_What needs to be done_. Your response should contain every line from the data below that holds the string "département".

(Saved entries)
______________________________

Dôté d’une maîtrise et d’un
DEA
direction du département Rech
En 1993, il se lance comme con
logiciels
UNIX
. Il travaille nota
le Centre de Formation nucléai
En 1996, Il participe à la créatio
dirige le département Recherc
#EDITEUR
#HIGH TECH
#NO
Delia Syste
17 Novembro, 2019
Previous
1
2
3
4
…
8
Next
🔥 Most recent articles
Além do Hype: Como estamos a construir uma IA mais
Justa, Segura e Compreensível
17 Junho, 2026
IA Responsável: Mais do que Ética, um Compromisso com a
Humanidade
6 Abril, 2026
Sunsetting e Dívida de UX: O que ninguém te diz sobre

______________________________

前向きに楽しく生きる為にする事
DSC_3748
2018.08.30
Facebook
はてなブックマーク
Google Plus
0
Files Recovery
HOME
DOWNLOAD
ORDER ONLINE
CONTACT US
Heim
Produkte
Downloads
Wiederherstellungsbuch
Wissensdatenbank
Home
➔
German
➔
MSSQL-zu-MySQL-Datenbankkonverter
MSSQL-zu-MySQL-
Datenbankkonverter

______________________________

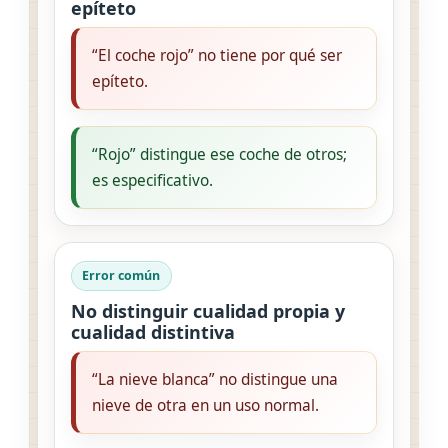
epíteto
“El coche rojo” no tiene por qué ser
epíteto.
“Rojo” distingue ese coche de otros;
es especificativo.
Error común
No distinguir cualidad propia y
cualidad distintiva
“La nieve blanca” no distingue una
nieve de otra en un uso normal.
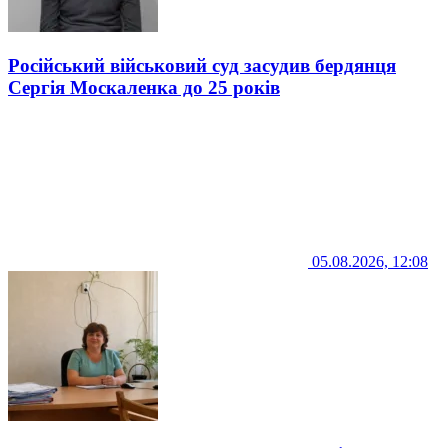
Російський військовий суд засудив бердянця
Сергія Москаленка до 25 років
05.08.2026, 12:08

______________________________

_Task output_.
direction du département Rech
dirige le département Recherc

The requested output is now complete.